*WHAT TO DO*. In the data below, how many lines include the string "options"? Give only the number.

*RECORDS SHOWN*.
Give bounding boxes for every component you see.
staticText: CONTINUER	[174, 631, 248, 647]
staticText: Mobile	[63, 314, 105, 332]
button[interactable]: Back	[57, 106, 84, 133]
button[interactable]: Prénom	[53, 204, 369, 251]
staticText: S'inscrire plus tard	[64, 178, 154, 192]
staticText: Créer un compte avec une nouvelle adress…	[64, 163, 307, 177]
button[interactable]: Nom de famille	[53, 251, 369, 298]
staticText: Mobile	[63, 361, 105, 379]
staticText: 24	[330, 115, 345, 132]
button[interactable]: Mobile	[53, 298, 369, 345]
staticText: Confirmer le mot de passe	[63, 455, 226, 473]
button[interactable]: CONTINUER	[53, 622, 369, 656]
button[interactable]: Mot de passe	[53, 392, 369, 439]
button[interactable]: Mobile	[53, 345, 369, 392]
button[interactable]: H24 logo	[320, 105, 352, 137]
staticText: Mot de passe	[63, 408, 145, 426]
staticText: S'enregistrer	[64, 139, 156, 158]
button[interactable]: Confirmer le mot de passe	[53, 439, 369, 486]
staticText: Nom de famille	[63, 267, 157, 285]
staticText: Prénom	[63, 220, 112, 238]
...
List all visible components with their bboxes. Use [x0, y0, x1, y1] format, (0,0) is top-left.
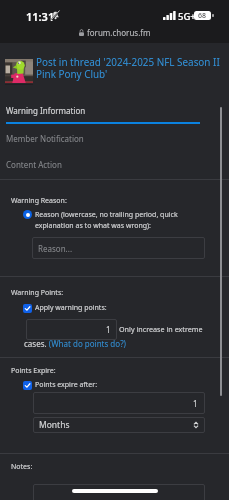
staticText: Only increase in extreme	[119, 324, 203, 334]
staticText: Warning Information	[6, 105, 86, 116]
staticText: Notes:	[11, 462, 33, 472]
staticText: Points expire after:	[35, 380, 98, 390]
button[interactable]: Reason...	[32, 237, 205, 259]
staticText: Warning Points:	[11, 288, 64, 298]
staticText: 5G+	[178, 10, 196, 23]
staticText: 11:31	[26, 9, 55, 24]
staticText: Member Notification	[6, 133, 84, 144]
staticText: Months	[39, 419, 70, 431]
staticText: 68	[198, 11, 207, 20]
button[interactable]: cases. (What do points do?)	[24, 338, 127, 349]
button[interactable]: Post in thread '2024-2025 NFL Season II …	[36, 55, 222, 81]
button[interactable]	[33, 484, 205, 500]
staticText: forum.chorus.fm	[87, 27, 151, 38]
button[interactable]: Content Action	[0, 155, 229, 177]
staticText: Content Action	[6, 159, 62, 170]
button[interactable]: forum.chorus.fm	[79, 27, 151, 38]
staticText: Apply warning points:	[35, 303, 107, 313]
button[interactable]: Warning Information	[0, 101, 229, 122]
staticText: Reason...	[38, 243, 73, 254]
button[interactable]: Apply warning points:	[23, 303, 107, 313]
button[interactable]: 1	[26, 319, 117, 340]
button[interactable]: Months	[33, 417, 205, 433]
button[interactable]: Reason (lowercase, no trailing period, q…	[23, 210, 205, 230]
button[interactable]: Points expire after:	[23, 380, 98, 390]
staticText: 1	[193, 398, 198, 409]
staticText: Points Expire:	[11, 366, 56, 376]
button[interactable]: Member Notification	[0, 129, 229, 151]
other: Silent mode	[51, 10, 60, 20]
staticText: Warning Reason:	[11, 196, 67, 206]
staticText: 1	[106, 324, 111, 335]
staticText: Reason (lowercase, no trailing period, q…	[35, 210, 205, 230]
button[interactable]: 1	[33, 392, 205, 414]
--
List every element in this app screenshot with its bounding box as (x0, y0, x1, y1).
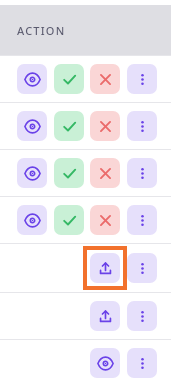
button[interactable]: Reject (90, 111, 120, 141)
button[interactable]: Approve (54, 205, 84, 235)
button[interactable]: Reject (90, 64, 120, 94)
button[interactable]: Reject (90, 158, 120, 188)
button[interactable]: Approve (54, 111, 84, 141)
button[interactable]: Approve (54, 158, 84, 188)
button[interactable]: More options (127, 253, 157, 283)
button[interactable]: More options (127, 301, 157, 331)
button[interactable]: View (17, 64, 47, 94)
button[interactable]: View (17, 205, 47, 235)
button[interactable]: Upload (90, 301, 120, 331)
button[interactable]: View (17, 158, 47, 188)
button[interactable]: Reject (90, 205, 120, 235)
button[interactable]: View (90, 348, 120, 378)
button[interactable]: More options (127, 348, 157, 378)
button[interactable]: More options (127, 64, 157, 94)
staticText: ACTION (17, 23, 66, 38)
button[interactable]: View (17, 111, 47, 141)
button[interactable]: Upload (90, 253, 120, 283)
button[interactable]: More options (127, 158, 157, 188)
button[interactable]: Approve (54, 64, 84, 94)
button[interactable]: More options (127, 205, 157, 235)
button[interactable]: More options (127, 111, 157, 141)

*EXERCISE RESULT*. 7